Data on deferred investments shows added risks and expenses

COVID-19 has caused the health care field to undergo some of the same introspective review and changes most companies have had to endure throughout the country’s economic history. 

This correction has many causes, but most would agree this is due in no small part to a decreased revenue of higher margin services. Facilities managers are being asked for only emergent capital requests and simultaneously being asked to “contribute” to reductions in force, but what is the long-term impact?

Data from Facility Health Inc. (FHI), Grand Rapids, Mich., derived from hundreds of hospitals and health care organizations, shows on average 41% of infrastructure assets are in a deferred status, meaning past their useful life. This does not mean they will fail tomorrow, but it does mean that the risk of failure increases every day. 

This same data also shows on average that an investment of $3.50 per square foot is needed to maintain that level of deferment. To decrease that level of deferment to a more manageable level (e.g., 25-30%), a capital investment of $5.50 to $6.50 per square foot may be required. The higher the baseline deferment, the higher the capital investment to decrease the organization’s overall asset deferred status.
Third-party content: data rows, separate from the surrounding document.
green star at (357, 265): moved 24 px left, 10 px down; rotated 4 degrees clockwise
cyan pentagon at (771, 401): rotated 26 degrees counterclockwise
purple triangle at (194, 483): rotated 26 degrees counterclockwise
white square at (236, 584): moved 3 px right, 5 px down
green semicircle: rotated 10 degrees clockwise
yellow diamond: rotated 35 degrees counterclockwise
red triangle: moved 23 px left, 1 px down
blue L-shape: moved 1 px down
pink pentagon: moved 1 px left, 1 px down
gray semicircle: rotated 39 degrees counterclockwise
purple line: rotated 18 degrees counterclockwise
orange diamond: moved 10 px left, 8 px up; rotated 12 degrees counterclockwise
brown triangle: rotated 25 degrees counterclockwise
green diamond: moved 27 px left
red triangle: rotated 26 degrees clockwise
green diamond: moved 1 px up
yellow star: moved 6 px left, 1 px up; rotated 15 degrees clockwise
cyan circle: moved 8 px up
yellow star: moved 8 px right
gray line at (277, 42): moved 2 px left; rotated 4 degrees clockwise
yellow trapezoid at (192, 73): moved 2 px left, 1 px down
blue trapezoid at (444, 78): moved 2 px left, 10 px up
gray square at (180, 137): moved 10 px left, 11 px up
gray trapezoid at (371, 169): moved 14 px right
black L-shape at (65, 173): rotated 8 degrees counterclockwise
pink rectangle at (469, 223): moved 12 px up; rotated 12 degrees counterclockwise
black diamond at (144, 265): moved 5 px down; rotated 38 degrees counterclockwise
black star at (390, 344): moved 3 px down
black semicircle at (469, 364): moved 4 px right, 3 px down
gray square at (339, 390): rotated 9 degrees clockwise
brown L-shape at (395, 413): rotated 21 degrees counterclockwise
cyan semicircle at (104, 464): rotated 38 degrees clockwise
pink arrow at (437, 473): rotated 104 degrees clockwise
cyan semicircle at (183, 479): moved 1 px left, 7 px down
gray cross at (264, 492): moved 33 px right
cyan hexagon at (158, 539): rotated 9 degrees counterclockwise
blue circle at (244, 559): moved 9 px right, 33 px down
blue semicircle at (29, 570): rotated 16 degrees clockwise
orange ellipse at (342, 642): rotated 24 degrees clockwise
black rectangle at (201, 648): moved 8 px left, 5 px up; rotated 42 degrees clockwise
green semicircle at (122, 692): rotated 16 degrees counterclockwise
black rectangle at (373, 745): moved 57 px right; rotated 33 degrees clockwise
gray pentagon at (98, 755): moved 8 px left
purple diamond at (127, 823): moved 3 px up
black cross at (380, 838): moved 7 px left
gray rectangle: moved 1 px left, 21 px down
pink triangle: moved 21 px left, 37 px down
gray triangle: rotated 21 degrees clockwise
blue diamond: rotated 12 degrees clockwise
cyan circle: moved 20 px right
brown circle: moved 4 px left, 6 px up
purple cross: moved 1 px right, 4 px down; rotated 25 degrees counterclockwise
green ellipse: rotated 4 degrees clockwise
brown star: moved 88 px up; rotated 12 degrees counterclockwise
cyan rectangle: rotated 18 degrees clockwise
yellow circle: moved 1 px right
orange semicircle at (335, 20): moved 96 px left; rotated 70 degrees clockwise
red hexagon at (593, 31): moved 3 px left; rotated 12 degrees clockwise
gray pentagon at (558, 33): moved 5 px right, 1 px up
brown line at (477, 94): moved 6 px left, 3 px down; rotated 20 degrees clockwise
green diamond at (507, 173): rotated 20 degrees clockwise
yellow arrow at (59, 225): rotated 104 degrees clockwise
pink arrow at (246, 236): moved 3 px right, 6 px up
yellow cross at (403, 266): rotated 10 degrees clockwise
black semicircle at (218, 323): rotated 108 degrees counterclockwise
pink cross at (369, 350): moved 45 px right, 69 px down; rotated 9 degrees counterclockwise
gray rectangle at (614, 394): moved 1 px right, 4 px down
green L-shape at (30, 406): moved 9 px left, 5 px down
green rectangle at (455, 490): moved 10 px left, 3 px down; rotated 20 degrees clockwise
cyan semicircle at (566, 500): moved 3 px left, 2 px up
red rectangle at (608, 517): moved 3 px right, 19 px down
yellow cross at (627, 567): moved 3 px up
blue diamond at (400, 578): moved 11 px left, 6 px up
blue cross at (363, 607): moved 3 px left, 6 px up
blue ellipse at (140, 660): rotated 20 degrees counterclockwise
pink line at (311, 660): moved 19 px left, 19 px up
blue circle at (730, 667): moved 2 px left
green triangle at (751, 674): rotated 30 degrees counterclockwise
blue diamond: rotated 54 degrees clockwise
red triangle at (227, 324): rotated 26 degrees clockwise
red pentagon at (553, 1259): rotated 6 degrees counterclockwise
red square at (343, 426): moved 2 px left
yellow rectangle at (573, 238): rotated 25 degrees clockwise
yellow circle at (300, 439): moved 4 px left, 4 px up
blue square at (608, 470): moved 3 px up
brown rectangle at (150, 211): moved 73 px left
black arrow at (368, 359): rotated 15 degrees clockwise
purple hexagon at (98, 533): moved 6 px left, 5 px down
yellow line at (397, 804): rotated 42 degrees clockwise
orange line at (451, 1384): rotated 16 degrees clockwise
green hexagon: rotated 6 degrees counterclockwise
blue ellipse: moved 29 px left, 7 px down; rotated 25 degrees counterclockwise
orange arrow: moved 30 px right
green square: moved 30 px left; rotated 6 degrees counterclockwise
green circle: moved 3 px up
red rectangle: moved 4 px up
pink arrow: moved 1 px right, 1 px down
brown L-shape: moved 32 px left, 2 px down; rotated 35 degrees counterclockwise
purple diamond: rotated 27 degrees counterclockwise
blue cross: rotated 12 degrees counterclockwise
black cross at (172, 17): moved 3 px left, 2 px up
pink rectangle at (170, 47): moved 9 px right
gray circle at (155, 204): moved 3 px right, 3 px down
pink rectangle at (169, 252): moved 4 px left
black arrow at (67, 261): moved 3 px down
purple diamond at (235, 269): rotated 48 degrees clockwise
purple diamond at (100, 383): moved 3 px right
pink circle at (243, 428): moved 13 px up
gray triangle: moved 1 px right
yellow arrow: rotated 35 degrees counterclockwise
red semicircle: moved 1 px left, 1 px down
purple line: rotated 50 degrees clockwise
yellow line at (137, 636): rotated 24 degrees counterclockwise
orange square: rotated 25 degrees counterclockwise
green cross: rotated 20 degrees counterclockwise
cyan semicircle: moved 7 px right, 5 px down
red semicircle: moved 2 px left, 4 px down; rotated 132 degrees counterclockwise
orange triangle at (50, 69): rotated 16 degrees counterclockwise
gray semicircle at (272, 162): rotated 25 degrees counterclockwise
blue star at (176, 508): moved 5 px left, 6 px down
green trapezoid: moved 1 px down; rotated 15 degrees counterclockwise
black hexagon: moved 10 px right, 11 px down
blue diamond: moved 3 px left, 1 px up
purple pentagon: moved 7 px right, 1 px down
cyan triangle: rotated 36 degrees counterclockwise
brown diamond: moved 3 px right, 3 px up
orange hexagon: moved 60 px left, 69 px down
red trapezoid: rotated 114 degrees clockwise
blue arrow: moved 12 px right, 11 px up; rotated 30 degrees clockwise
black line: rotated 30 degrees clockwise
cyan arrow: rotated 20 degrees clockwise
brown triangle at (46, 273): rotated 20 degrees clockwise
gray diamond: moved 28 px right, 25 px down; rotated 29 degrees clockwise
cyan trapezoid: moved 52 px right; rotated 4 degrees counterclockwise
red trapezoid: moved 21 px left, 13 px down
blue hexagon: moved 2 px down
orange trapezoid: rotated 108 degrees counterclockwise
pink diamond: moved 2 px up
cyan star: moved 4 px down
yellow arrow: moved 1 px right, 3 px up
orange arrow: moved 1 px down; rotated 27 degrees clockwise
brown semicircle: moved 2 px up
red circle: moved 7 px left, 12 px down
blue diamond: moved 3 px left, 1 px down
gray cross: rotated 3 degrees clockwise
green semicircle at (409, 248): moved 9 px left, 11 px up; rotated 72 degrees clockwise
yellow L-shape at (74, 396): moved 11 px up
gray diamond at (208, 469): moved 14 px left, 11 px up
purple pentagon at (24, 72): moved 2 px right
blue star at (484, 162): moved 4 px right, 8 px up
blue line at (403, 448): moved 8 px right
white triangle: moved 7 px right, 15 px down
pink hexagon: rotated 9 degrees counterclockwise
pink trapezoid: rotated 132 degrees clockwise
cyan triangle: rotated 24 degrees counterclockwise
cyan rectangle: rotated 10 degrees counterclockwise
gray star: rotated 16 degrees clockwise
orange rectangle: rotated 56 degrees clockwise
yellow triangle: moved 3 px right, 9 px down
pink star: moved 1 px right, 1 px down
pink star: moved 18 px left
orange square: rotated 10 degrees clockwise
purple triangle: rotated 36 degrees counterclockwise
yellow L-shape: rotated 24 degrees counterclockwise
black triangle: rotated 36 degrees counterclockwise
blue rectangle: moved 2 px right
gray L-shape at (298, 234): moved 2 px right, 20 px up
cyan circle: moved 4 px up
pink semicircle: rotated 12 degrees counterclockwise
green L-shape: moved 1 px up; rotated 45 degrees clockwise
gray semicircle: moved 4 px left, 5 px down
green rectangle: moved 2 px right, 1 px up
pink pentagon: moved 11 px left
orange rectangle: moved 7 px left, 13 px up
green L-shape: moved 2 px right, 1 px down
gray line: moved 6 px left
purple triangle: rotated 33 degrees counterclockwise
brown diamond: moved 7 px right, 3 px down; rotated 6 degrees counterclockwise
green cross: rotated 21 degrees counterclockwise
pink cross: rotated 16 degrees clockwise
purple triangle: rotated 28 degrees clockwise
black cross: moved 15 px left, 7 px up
Additionally, FHI data also shows for every $10 spent or cut in a 10-year period on the operational side, a health care facility will experience a resulting impact of plus or minus $40 in capital expenses during the same period. Therefore, a $1 million annual reduction in operational spending over a 10-year period will produce a $40 million capital need for the same period. 

Thus, reducing human capital resources (operational spending) will have an adverse and costly impact on future capital need.